Umwelt: Surroundings

umwelt: Canada geese resting and foraging for food on lawn, Tacoma, WA

Canada geese resting and foraging for food on lawn, Tacoma, WA

For the past month I’ve been observing broods of Canada geese on my walks along the Ruston Way Waterfront in Tacoma, Washington. The groups of goslings are always with two or four adults (sometimes more) and spend most of their time eating or resting. Occasionally I’ve observed the goslings, always flanked by adult geese, swimming for short distances along the shoreline and in streams created from stormwater runoff. I’ve noticed that their current travel range spans from the dock near the Lobster Shop restaurant to the thin expanse of grass just past the Holman Building. As I reach those points in my walk, I carefully scan the shoreline and lawn in the hopes of seeing the geese.

It has been interesting to see how quickly the goslings have matured. I’ve watched them grow in size and seen their feathers shift in color from a downy yellow to brown. I’ve also noticed how the adult geese are highly attuned to pedestrians and dogs. The park’s lawns, it turns out, give the birds open views of potential predators and are also a source of food.

umwelt: Canada geese resting on lawn, Tacoma, WA

Canada geese resting on lawn, Tacoma, WA

As I watch the goslings I think about the concept of umwelt in relation to these Canada geese.
Umwelt is the “surroundings,” or “an organisms self-centered, subjective world, which represents only a small tranche of all available worlds” (de Wall as quoted in Rothman, 2015, p. 73). I was recently introduced to the concept of “umwelt”, or the perceived world, while reading the book Naming Nature: The Clash Between Instinct and Science by Carol Kaesuk Yoon. There is a human umwelt, an eagle umwelt, a salmon umwelt, and a Canada geese umwelt. There is a unique umwelt for every living thing.

umwelt: Canada geese walking on rocky shore near Lobster Shop, Tacoma, WA

Canada geese walking on rocky shore near Lobster Shop, Tacoma, WA

The Canada geese use and engage the Ruston Way Waterfront very differently than how I explore it as a human—they eat lawn grass and eel grass, swim, fly, and search for food amongst the rocks on the shore. The geese also engage the multiple layered surroundings of the waterfront—I’ve seen them in the sky, in the water, on the rocky shore, on the lawn, and even on the concrete pathway and dock. The “surroundings” in this location are complex with many different features. I wonder if sky, water, shore, lawn, and concrete are each a unique subjective world for the Canada geese—perhaps one organism might experience multiple umwelts.

Yoon (2009) argues that the human quest to name and classify the vast biodiversity on earth distances us from, rather than connects us to, the living things in our nearby surroundings. Because each organism has a unique umwelt it is very, very challenging for any organism to experience the environment from another organism’s perspective. For example, humans perceive the environment very differently from birds, worms, fish, and all other living things. Our senses, perceptions, and experiences give us access to some aspects of the environment, but not to other aspects.

I recently read a New Yorker article about two humans who tried to live as other animals (Rothman, 2015). One lived as a goat and the other lived as a fox and a badger. Their engagement, to experience another umwelt, moved beyond observing, ordering, and classifying, to actively engaging the tensions of human/non-human, predator/prey, body/soul, and stagnation/transformation. These two humans were in search of a lived-window into another life.

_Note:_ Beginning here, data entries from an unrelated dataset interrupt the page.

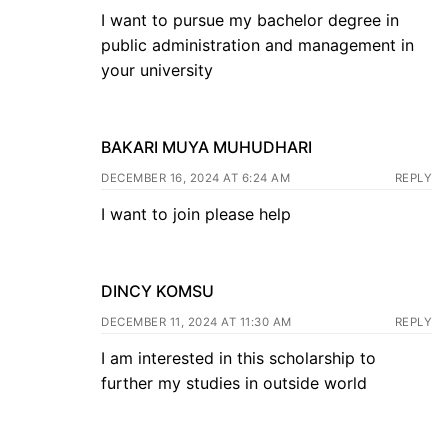
I want to pursue my bachelor degree in
public administration and management in
your university
BAKARI MUYA MUHUDHARI
DECEMBER 16, 2024 AT 6:24 AM
REPLY
I want to join please help
DINCY KOMSU
DECEMBER 11, 2024 AT 11:30 AM
REPLY
I am interested in this scholarship to
further my studies in outside world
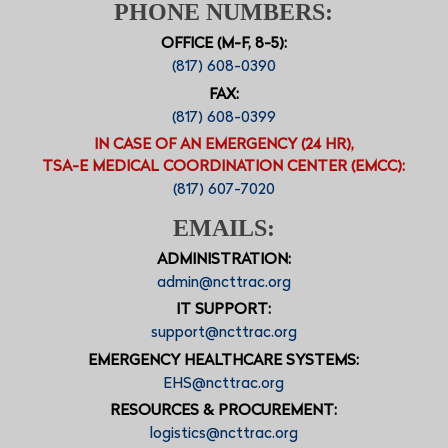
PHONE NUMBERS:
OFFICE (M-F, 8-5):
(817) 608-0390
FAX:
(817) 608-0399
IN CASE OF AN EMERGENCY (24 HR),
TSA-E MEDICAL COORDINATION CENTER (EMCC):
(817) 607-7020
EMAILS:
ADMINISTRATION:
admin@ncttrac.org
IT SUPPORT:
support@ncttrac.org
EMERGENCY HEALTHCARE SYSTEMS:
EHS@ncttrac.org
RESOURCES & PROCUREMENT:
logistics@ncttrac.org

umwelt: Canada geese foraging for food on lawn, Tacoma, WA

Canada geese foraging for food on lawn, Tacoma, WA

My walks and reading this month have supported me to consider the many different realities that exist in one environment. While I will never fully understand the umwelt of Canada geese, I can work to re-consider my surroundings from the multiple perspectives of the organisms that also make those same surroundings home. Engaging these multiple perspectives is at odds with the scientific effort to develop one coherent system of classification (Yoon, 2009). Classification “is the work of deciding and declaring what the world around us is and what our place is in it. To see and recognize living things—food, predators, friends, the structure of a forest, the sense of a meadow—is to ground yourself—to recognize reality” (p. 186).

It is awe inspiring to think about how many different and unique realities are lived and experienced on the Ruston Way Waterfront. As other humans and I stop to observe the geese perhaps we each hope for a glimpse into another life, another umvelt. I wonder: What do the geese experience that I do not? What do I experience that they do not? What do we have in common as we experience living?

umwelt: Canada geese walking on dock near the Lobster Shop, Tacoma, WA

Canada geese walking on dock near the Lobster Shop, Tacoma, WA

Resources
Rothman, J. (May 30, 2016). The metamorphosis: What is it like to be an animal? The New Yorker, 70-74.

Yoon, C. K. (2009). Naming nature: The clash between instinct and science. New York: W. W. Norton & Company.